# [Required work]
Print, exactly as they appear in the listing below, the lines from the line with "ve Start Up]領域で、 [Start Up Up Items]の チェックを" to the line with "ブを作成する場合は、MicrosoftまたはDigital", with both end lines kept.

[Start of Attachment]

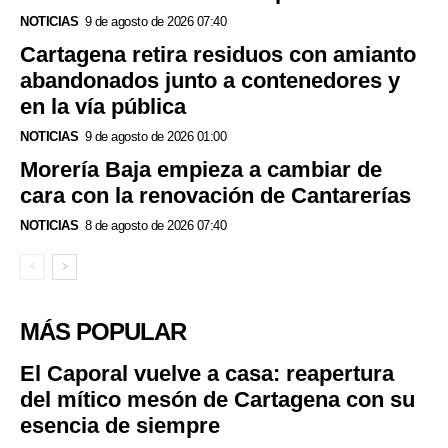
NOTICIAS
9 de agosto de 2026 07:40
Cartagena retira residuos con amianto
abandonados junto a contenedores y
en la vía pública
NOTICIAS
9 de agosto de 2026 01:00
Morería Baja empieza a cambiar de
cara con la renovación de Cantarerías
NOTICIAS
8 de agosto de 2026 07:40
MÁS POPULAR
El Caporal vuelve a casa: reapertura
del mítico mesón de Cartagena con su
esencia de siempre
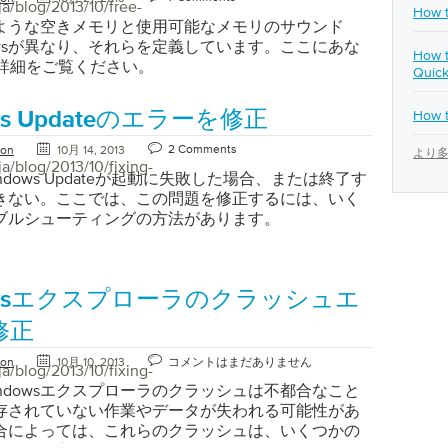
使用しない場合でもコミットされたメモリの大きな
]タブのウィンドウを下にスキャンして、あなたは、
バージョンを作成するために、国際的に認められて
ja/blog/2013/10/free-
ブメーカーからツールをダウンロードできます。
 Ntbackup.msiをクリックし、指示に従ってウィザ
How t
る方法のステップ11〜19があります。 最初のオプシ
要求することが多いため、これは心配するものでは
t Explorerの設定をリセットするために、プロンプトの下
ウェアの完全なイメージまたはパッケージです）を
SeatoolsとWestern Digitalのドライブユーティリティ
しますユーティリティをインストールしたら、[スタ
ような空きメモリと使用可能なメモリのサウンド
、簡単転送ケーブルがあります」を選択します。 簡
 “Widows 8タスクマネージャにはシステムメモリ
いうボタンが表示されます。 [ リセット ]ボタンを
ドし、ディスクを作成するだけですCDまたは親指で
般的なものの2 つで 、あらゆるブランドのドライブ
をクリックし、[実行]をクリックします
owsが異なり、それらを定義しています。ここにあな
How t
ブルを2台のPCのUSBポートに差し込みます。ドライ
様の情報があります” これらの数字のそれぞれが何を
。 「Internet Explorerの設定をリセットする」
ブしてください。 あなたが必要とするものコンピュ
。 Memtestを使用してメモリをチェックしてくだ
p.exeを入力してEnterキーを押す画面の指示に従って、
の詳細をご覧ください。
Quick
トールされている間、少し時間を与えてください。
るかを知ったので、メモリと使用に関するシステム
ernet Explorerの設定をリセットするかどうかを尋ね
ているWindowsのバージョンのインストールISOフ
にはしばらく時間がかかりますので、余裕を持たせ
データを保存してください（注：バックアップを保
 7とWindows 8を使用している場合、Windowsは自動的
るのかをすぐに知ることができます。多くのプログ
トが表示されます。恐れることはありません、これ
要です。あなたがそれを持っていない場合は、
中走らせたりしてください。それは完全に無料でダ
は、外付けハードディスク、CD、DVD、USBステ
How t
ws Updateのエラーを修正
検出してインストールします。しかし、XPとVista
している場合は、いつでも簡単に閉じることができ
たちがしたいことです。警告ウィンドウの下部にあ
t製品の公式小売業者であるMicrosoftまたはDigital River
でき 、数年間専門家によって使用されています。 故
ディアが必要です） Windows Vistaおよび7で
は手動でドライバをインストールする必要がありま
、最も簡単なプログラムを実行していてもほとんど
ト ]をクリックして確認します。 この段階では、IEを
ダウンロードできます。 Windowsバージョンの
ポーネントを交換してください。コンポーネントが
アッププロセスがはるかに簡単です。ファイルをバ
2 Comments
ton
10月 14, 2013
より多
コンピュータで： ケーブルを接続すると、ファイルを
ソースを占有している場合は、メモリアップグレー
ストールした状態に戻しました。アドオンなどはあ
イルをオンラインで検索し、ファイルがどこにホストさ
a/blog/2013/10/fixing-
ると、システムは完全に故障するまでますます不安
するには： スタートボタンをクリックし、 コントロ
どうかを尋ねるウィンドウが表示されますので、
ndows Updateが起動に失敗した場合、または終了す
しいシステム全体をチェックする時間がかかるかも
IE 10が最初にインストールされたときと同じように
を確認できます。公式のマイクロソフトまたはデジ
す。ハードドライブは、コンピュータに保存したも
を選択します。 システムとメンテナンスの選択 バッ
でください」を選択します。 Windows転送ツール
きない。ここでは、この問題を修正するには、いく
。
す。 なんらかの理由で、Internet Explorerが警告
のサイトであれば、あなたは設定されています。 ま
を保存するので、できるだけ早く別のドライブにコ
元センターをクリックします。 SetUp Backupの選
す。 プログラムが起動したら、「 次へ 」を選択しま
ブルシューティングの方法があります。
の動作を停止したままになっている場合は、問題を
ロソフトからオンラインで購入する際に電子メール
して、一度置き換えたデータを復元することができ
示に従って、保存したいデータを保存してください
たは今この画面で自分自身を見つけるはずです。 “転
めにさらに深く掘り下げなければならない場合があ
ライセンスも必要です。または、Windowsオペレ
emTestは何年もメモリ・エラーをテストしてきまし
クアップを保存するためには、外付けハードディス
ためのオプション” [ 転送ケーブルを使用する ]オプ
場合、問題を解決するには、 msconfigを使用する
システムが既にインストールされているコンピュー
らの2つの項目のうちの1つが、おそらく問題の原因で
VD、USBスティックなどのメディアが必要です）
択します。 すべての手順を正しく実行すると、両方
。 以下は、Windows XP、Vista / 7、および8用の
スクを作成する場合は、デスクトップコンピュータ
見つけたら、修正するのはかなり簡単です。ブルー
ft Windows 7でのWindowsバックアップ」 Windows 8
owsエクスプローラのクラッシュエ
ータの転送プログラムが相互に接続され、新しいPC
Explorerのmsconfig修正手順です 。 [ スタート ]ボタン
はラップトップの下側のステッカーにあります。そ
エラーは怖いですが、NTOSKRNL.exeエラーであ
sバックアップ Windows 8には、ファイルをバックア
が表示されます。 “コンピュータが接続されていると
、メニューから[ 実行 ]を選択します。 [ファイル名
からない場合は、バッテリーベイをチェックインす
なたの人生を診断し、修正して移動することができ
めの2つのオプションがあります。最初のオプション
修正
画面が表示されます” 今すぐ古いPCに戻り、転送し
 ]メニューの[msconfig]を入力し、Enterキーを押
ます。 このライセンスは、Windowsの新規インス
e Screen Of Deathについてもっと知りたい場合は、無
s 8 File Recoveryと呼ばれます 。このオプションを使
選択してください。下の最初のウィンドウで、[ すべ
これにより、 システム構成ユーティリティが開きます
うために作成するディスクまたはサムドライブを使
ton
10月 10, 2013
コメントはまだありません
creen Helperをご確認ください。
システム全体をバックアップできます。この最初の
a/blog/2013/10/fixing-
ーアカウント、ファイル、および設定]をコピーする
ve Start Up]領域で、 [Start Up Up Items]の チェックを
必要となります。 既にWindowsオペレーティング
使用するには： 開始画面に移動する Windows 7フ
ndowsエクスプローラのクラッシュは不都合なこと
します。 “あなたが転送したいものを選んでくださ
「Windowsシステム構成ユーティリティー画面」 ウ
インストールされているコンピュータのディスクま
で入力する テキストボックスの下にある[ 設定]を
存されていない作業やデータが失われる可能性があ
される次のウィンドウから、転送するすべてのタイプの
部にある[ サービス ]タブを選択します。 [ すべての
ブを作成する場合は、MicrosoftまたはDigital
す。 Enterを押す画面の指示に従って、保存するデ
合によっては、これらのクラッシュは、いくつかの
れぞれのユーザーアカウントから選択できる必要が
oftサービスを隠す]チェックボックスをオンにします 。
ダウンロードする前にWindows ISOファイルのバージ
します。 （注：バックアップを保存するには、外付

[End of Attachment]

# [Solution]
ve Start Up]領域で、 [Start Up Up Items]の チェックを
必要となります。 既にWindowsオペレーティング
使用するには： 開始画面に移動する Windows 7フ
ndowsエクスプローラのクラッシュは不都合なこと
します。 “あなたが転送したいものを選んでくださ
「Windowsシステム構成ユーティリティー画面」 ウ
インストールされているコンピュータのディスクま
で入力する テキストボックスの下にある[ 設定]を
存されていない作業やデータが失われる可能性があ
される次のウィンドウから、転送するすべてのタイプの
部にある[ サービス ]タブを選択します。 [ すべての
ブを作成する場合は、MicrosoftまたはDigital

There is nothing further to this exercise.